More information on our Framework Laptop 13 (Ryzen 7040 series) and Ryzen 7040 series mainboards will be released at a later date. The $100 deposit is fully refundable should the released specs not meet expectations. This is all under embargo.
I’d agree that ECC support would be neat to have if like you mentioned, it was just about physically supporting it with the traces. And while it would make sense for the Dragon Range memory controllers to support ECC (and who knows, maybe it’d work?), the official spec sheet from AMD says it’s doesn’t: https://www.amd.com/en/product/13016#:~:text=ECC%20Support
Historically, Ryzen APUs (so like the 7040 Phoenix) have had “PRO” versions w/ ECC support. I guess we’ll just have to see.
I’m surprised you’d say that - Kieren, ctl, and nrp were all “seen” an hour ago according to Discourse.

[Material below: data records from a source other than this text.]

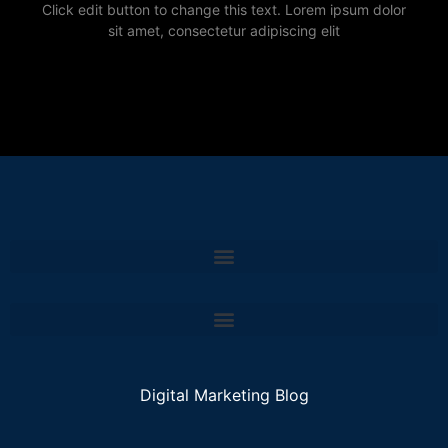
Click edit button to change this text. Lorem ipsum dolor
sit amet, consectetur adipiscing elit
Digital Marketing Blog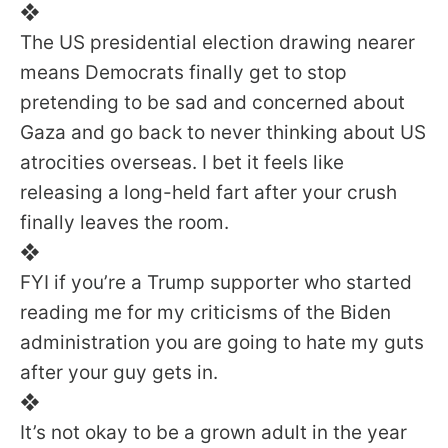
❖
The US presidential election drawing nearer
means Democrats finally get to stop
pretending to be sad and concerned about
Gaza and go back to never thinking about US
atrocities overseas. I bet it feels like
releasing a long-held fart after your crush
finally leaves the room.
❖
FYI if you’re a Trump supporter who started
reading me for my criticisms of the Biden
administration you are going to hate my guts
after your guy gets in.
❖
It’s not okay to be a grown adult in the year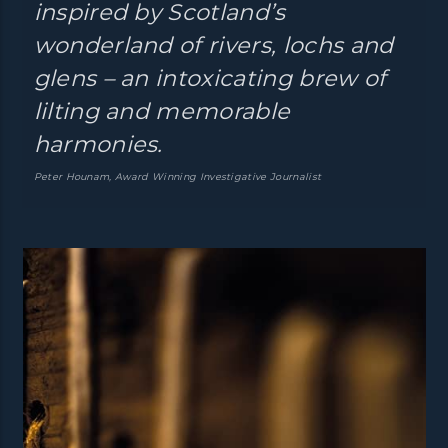
inspired by Scotland’s
wonderland of rivers, lochs and
glens – an intoxicating brew of
lilting and memorable
harmonies.
Peter Hounam, Award Winning Investigative Journalist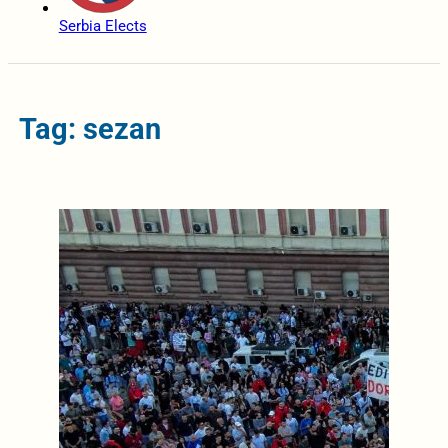
Serbia Elects
Tag: sezan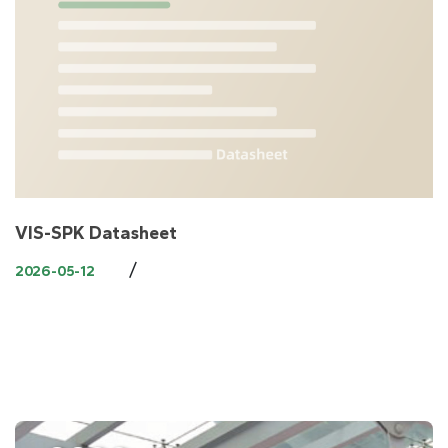
VIS-SPK Datasheet
/
2026-05-12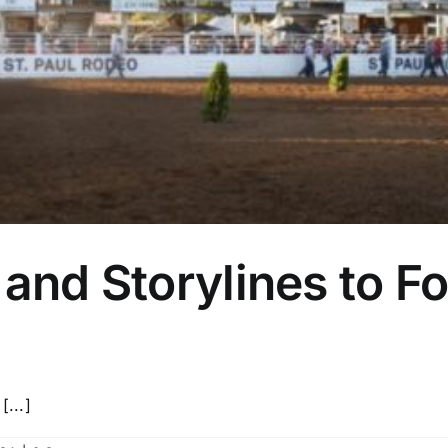
and Storylines to Fo
[...]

Here are the Framework team members on the forum: Framework team - Framework Community
Obviously the product team reads (and even directly solicits feedback here on the forums and other places like HN/Reddit so I think it’s pretty uncharitable/oddly antagonistic to respond so snarkily to a community member this way and I’d be pretty sad if the new comms policy is to just to tell people to shut up, take their money and go home.
(I realize I’m combining 3 different responses, but added together, IMO it’s not a good look).
Yeah, I got that part, but the immediate followup of “The $100 deposit is fully refundable should the released specs not meet expectations.” makes it sound like sure we read this (and PR voice we don’t care).
There was no snark as it was a light-hearted joke to clearly acknowledge that we are all reading the forum, including myself, a member of the Framework Team.
It has absolutely nothing to do with “we don’t care” and everything to do with, “we’re under information embargo and are not authorized to provide more information at this time”. I mentioned the embargo in my previous post.
I’m not offended btw, I spend a lot of time here, and I don’t want to run this too far off track, it just felt weird to me to see the “first time poster, let’s welcome them to our community!” banner and then get like a bunch of posts that came off to me like “not taking any suggestions, just don’t buy it if you don’t like it.”
I haven’t had my coffee this morning yet, so if that’s not how it was intended, that’s cool.
Back on the ECC side, I will say, all the embargo talk did get me to do one more lookup since I was like are Phoenix details really not public, and in fact they are. Here’s the full specs for the 7840HS: https://www.amd.com/en/product/13041
And here’s the interesting part, while 7945HX is listed as not having ECC support, in this case, the 7840 (non-PRO) is listed as having support for the
DDR5 (FP7r2) version.
Well, this thread took a dark turn. Bottom line, we can’t share more information at this time per instructions from AMD, and yes, it was not ideal to launch preorders without being able to share specs, but here we are. Things unfortunately pivoted at the last minute.
The $100/100 Euro/100 Pound deposit is absolutely refundable, as per my previous comments, and I was simply making a point that people were not locked into a purchase if the specs/information don’t meet expectations.
If I contributed to that, I’ll edit and apologize. I did not want to come across as unwelcoming or dismissive, but I was trying to manage expectations - everyone’s free to ask these questions and debate and speculate all you like, but there will not be any definitive answers right now. And it’s not to be mean or anything, it’s just a fact.
The question is: will the 16" have ECC support? The most accurate answer is: we don’t know. We don’t even know what CPUs the 16 will have - it’s quite far away.
I am definitely not an ECC naysayer, my old Supermicro FreeNAS/TrueNAS build can attest to that. It’d be great to replace it with a Framework mainboard with ECC for extra security with its copy-on-write ZFS filesystem. Will it happen? No one knows right now.
Thanks everyone for the information; I guess for the Framework Laptop 16 we still have to wait, but like @Mark_K and @lhl wrote I think having ECC support turns the Framework Laptops into must-buys as well… especially for the potential of being upcycled into something useful long after the motherboard+cpu underperform compared to their contemporaries in 3 - 7 years.
That said, I also didn’t see any mention of ECC support for the Framework Laptop 13?